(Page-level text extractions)
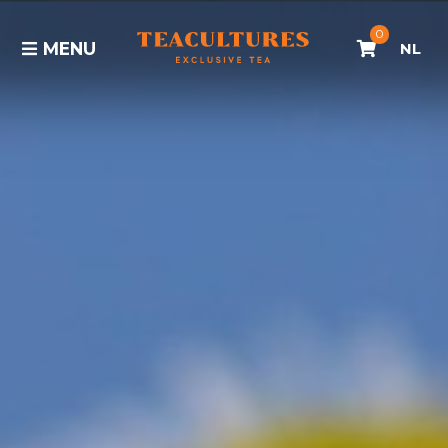
0
MENU
NL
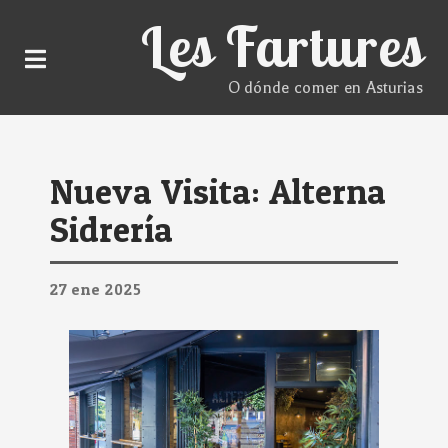
Les Fartures
O dónde comer en Asturias
Nueva Visita: Alterna
Sidrería
27
ene
2025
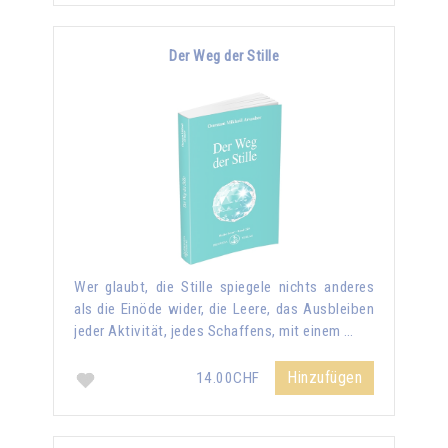
Der Weg der Stille
Wer glaubt, die Stille spiegele nichts anderes
als die Einöde wider, die Leere, das Ausbleiben
jeder Aktivität, jedes Schaffens, mit einem …
Hinzufügen
14.00CHF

#### [Task details]
Every entry should come back exactly as written, only without images.

#### [Exercise answer]
0
MENU
NL
Les Fartures
O dónde comer en Asturias
Nueva Visita: Alterna
Sidrería
27
ene
2025
Der Weg der Stille
Wer glaubt, die Stille spiegele nichts anderes
als die Einöde wider, die Leere, das Ausbleiben
jeder Aktivität, jedes Schaffens, mit einem …
Hinzufügen
14.00CHF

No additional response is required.